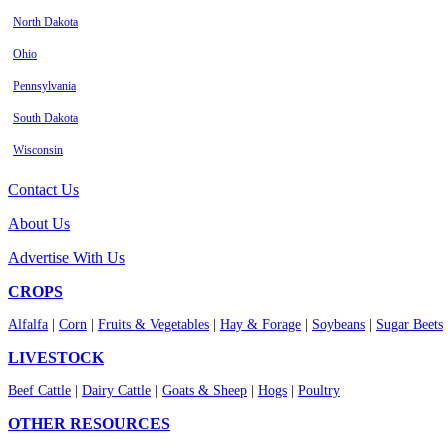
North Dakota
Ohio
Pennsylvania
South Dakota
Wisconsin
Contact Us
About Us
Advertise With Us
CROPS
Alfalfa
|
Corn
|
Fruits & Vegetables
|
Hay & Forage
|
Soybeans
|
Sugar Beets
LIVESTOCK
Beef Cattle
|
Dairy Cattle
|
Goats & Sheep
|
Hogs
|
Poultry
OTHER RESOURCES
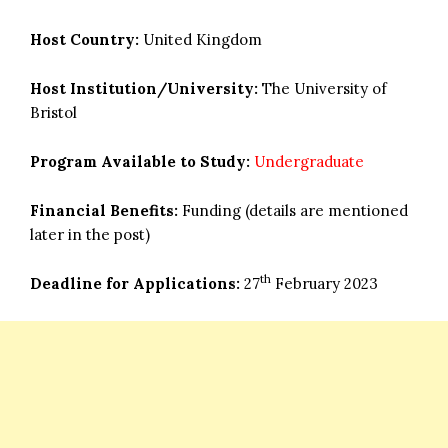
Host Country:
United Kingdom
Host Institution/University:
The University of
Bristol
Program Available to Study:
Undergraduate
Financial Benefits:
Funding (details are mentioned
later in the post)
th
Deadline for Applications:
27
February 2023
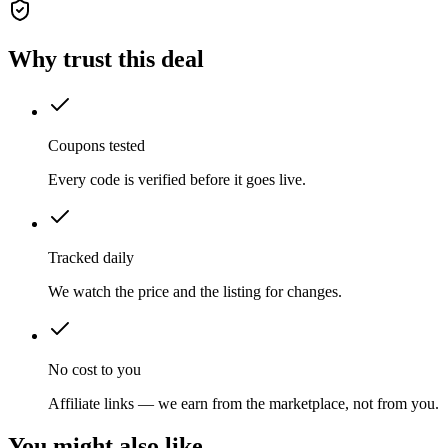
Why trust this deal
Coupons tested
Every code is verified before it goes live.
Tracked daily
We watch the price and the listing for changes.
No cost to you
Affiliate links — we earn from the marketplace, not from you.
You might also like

....

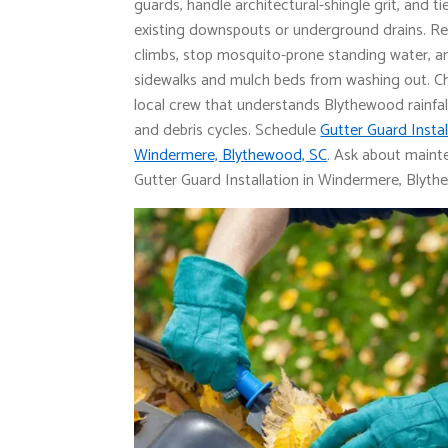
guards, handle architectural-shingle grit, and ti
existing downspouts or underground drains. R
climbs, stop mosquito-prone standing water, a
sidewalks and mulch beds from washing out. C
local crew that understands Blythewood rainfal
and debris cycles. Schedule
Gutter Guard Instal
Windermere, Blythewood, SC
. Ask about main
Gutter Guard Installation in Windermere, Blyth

....

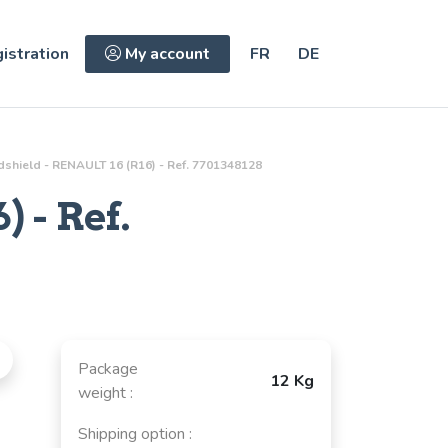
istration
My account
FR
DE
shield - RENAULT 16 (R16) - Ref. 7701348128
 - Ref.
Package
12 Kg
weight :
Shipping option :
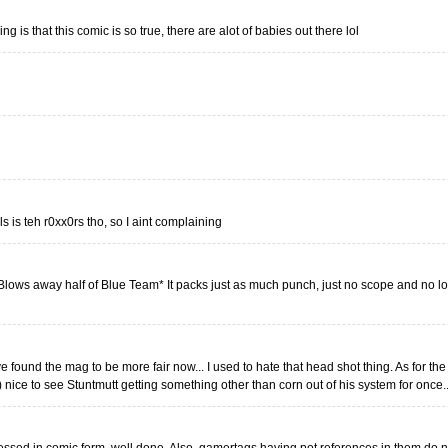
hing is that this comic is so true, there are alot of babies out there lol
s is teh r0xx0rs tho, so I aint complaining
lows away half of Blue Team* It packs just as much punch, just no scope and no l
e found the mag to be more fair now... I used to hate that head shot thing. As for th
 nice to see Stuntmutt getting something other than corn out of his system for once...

....

Only a number is wanted here. How many lines in the material contain "Windermere"?

2